• WHAT YOU HAVE TO DO: Retype the line with "Анималистика" in it, then each line after it to the end of the data, word for word.

══ PROVIDED DATA ══

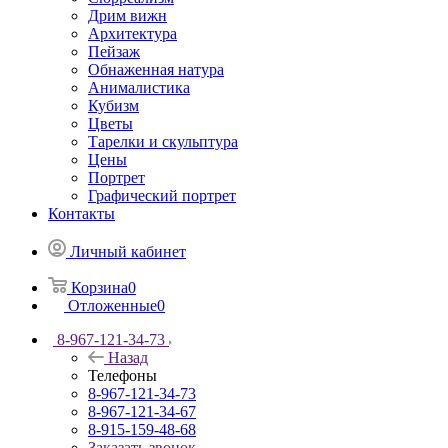
Дрим вижн
Архитектура
Пейзаж
Обнаженная натура
Анималистика
Кубизм
Цветы
Тарелки и скульптура
Цены
Портрет
Графический портрет
Контакты
Личный кабинет
Корзина
0
Отложенные
0
8-967-121-34-73
Назад
Телефоны
8-967-121-34-73
8-967-121-34-67
8-915-159-48-68
Заказать звонок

═══

• YOUR RESPONSE:
Анималистика
Кубизм
Цветы
Тарелки и скульптура
Цены
Портрет
Графический портрет
Контакты
Личный кабинет
Корзина
0
Отложенные
0
8-967-121-34-73
Назад
Телефоны
8-967-121-34-73
8-967-121-34-67
8-915-159-48-68
Заказать звонок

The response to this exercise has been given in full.